|Home | About | Journals | Submit | Contact Us | Français|
Molecular dynamics simulation studies of protein-nucleic acid complexes are more complicated than studies of either component alone the force field has to be properly balanced, the systems tend to become very large, and a careful treatment of solvent and of electrostatic interactions is necessary. Recent investigations into several protein-DNA and protein-RNA systems have shown the feasibility of the simulation approach, yielding results of biological interest not readily accessible to experimental methods.
In the post-genomic era interest shifts from the properties of individual components of living cells (e.g. proteins) to their many interacting complexes, of various size, composition and duration, that are at the heart of what makes the cell a living entity. Cellular components that do not communicate or interact, simply would neither benefit from, nor contribute to, the sustained organization characteristic of life.
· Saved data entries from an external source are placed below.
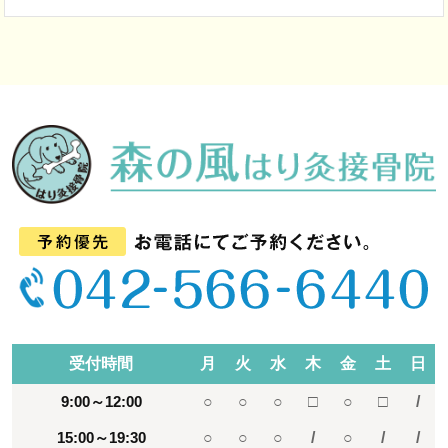
受付時間
月
火
水
木
金
土
日
9:00～12:00
○
○
○
□
○
□
/
15:00～19:30
○
○
○
/
○
/
/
The intricate interplay between proteins and nucleic acids exhibited by all forms of life that we know of today thus forms the biological backdrop of the present review.
For complex systems molecular dynamics (MD) simulations are often the only way to obtain detailed atomic-level information, and the several program packages (some of the most commonly used are AMBER, CHARMM, GROMOS, GROMACS, and NAMD) that have been developed specifically for atomistic simulations of biomolecules have over the last two decades been used in well over 10000 published studies. However, MD simulations of nucleic acids (NA) initially lagged behind protein simulations for several reasons: Nucleic acids are highly charged, usually quite non-globular, and there were not very many structures available by which to develop and validate NA simulation methodologies. Not surprising for nucleic acids it has been shown to be necessary to treat the solvent and electrostatics more carefully than what had been required for simulations of small globular proteins. Inclusion of an explicit representation of the solvent leads to a significant increase in the number of particles that have to be treated, and it is not uncommon that 80 – 90% of the computational cost comes from solvent-solvent interactions. More recently implicit solvent methods have also been used with some success for systems containing nucleic acids, but for large systems these methods are also computationally expensive. In contrast to proteins, which in many cases are quite well-behaved even in gas-phase simulations using relatively short cutoffs with group-based spherical truncation of the Coulomb interactions, nucleic acids when treated in the same way lose their structural integrity. This was never a problem in CHARMM, which has sophisticated atom-based smoothing of electrostatic forces[6–8], but for some other programs it was not until efficient lattice sum methods became available that nucleic acids could be reliably simulated.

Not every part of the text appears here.